Assigned task: Repeat exactly the line that contains "Nyheter og tips (228, 1363)" and every line after it, down to the last line of the entries below. Do not include pictures.

Task material:
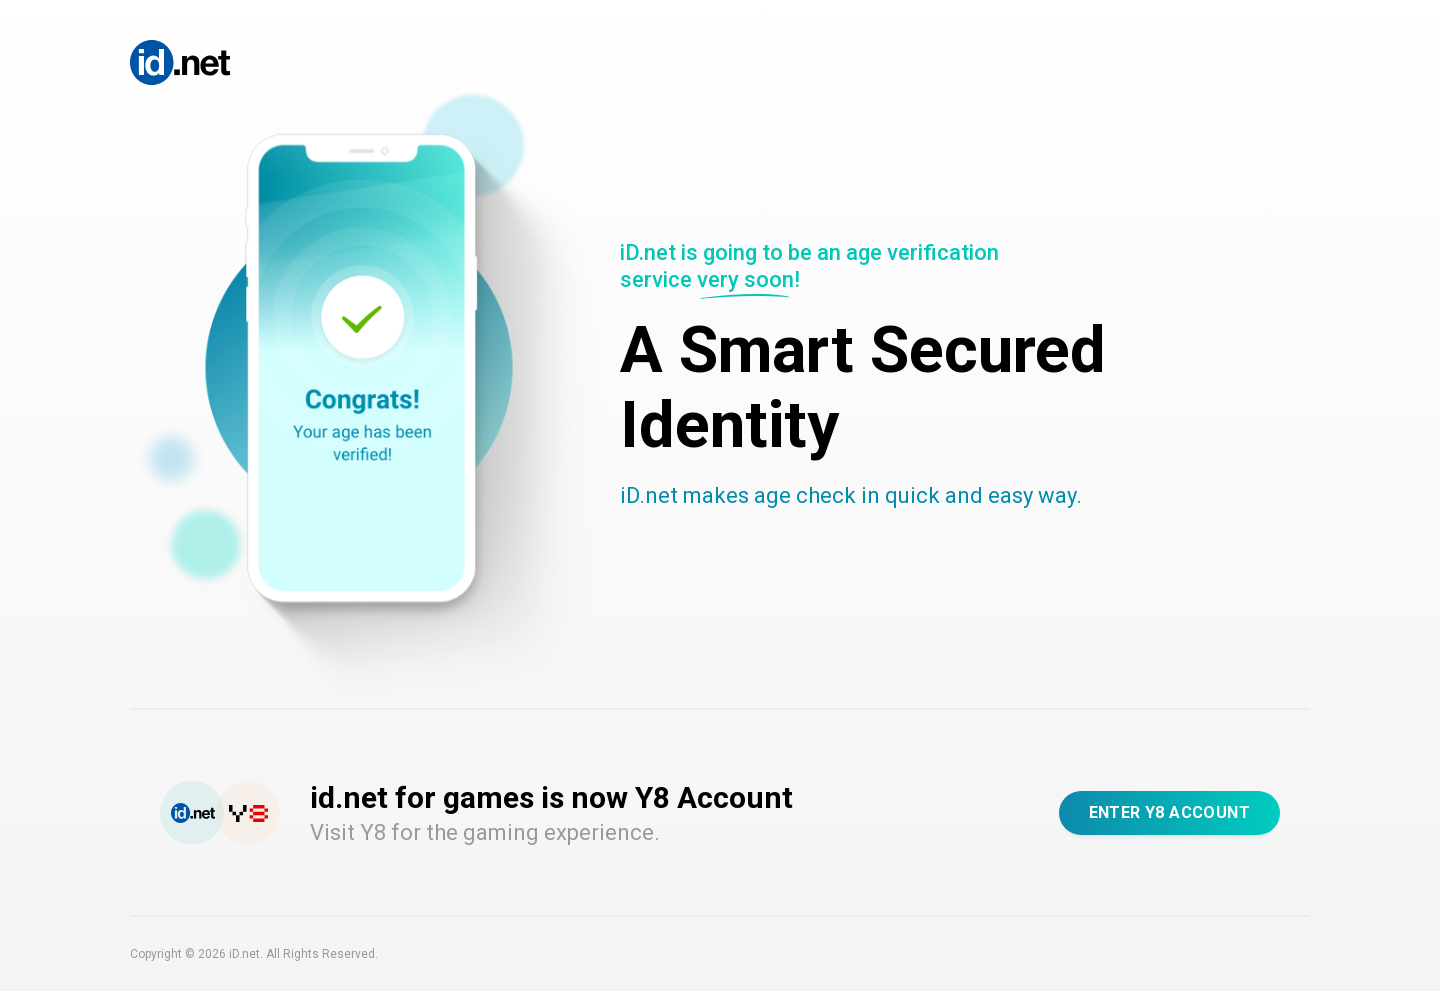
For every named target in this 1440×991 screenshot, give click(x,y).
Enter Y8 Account (1169, 812)
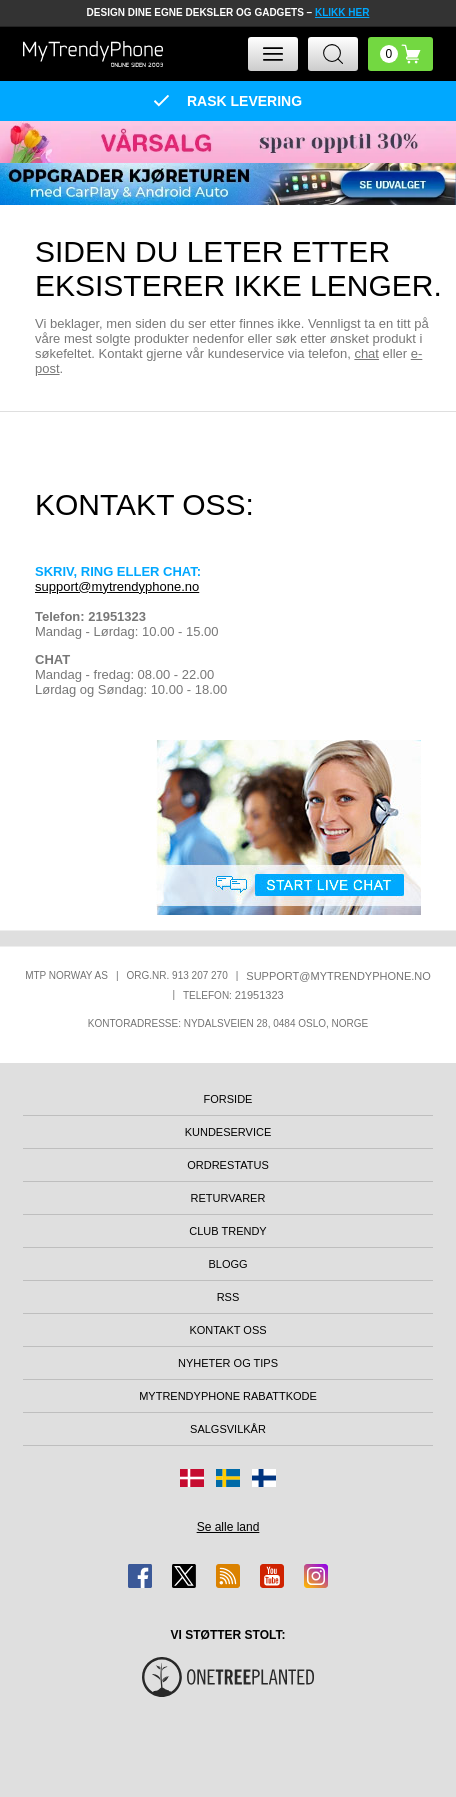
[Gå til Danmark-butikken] (192, 1478)
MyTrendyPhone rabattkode (228, 1396)
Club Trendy (227, 1231)
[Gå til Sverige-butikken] (228, 1478)
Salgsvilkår (228, 1429)
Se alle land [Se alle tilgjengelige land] (228, 1527)
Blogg (227, 1264)
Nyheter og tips (228, 1363)
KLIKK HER (342, 12)
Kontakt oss (227, 1330)
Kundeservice (228, 1132)
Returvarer (228, 1198)
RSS (228, 1297)
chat (366, 353)
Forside (228, 1099)
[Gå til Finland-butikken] (264, 1478)
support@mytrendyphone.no (117, 586)
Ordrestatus (228, 1165)
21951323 (259, 995)
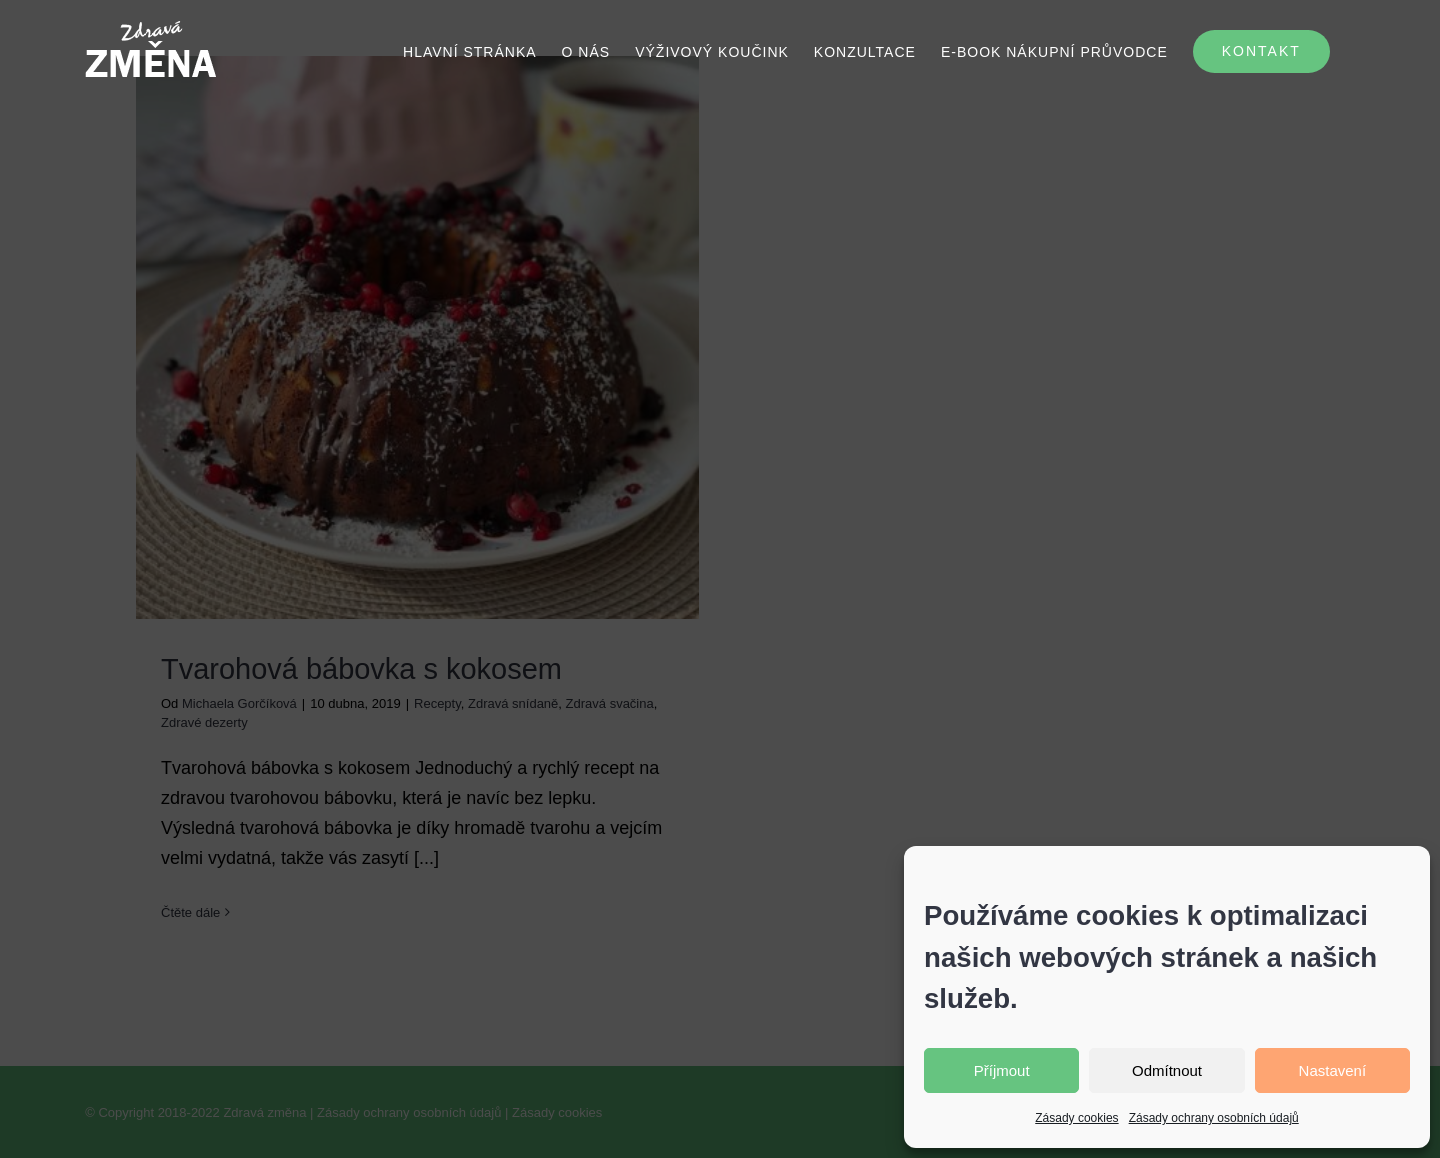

Problem solution:
Nyheter og tips (228, 1363)
KLIKK HER (342, 12)
Kontakt oss (227, 1330)
Kundeservice (228, 1132)
Returvarer (228, 1198)
RSS (228, 1297)
chat (366, 353)
Forside (228, 1099)
[Gå til Finland-butikken] (264, 1478)
support@mytrendyphone.no (117, 586)
Ordrestatus (228, 1165)
21951323 (259, 995)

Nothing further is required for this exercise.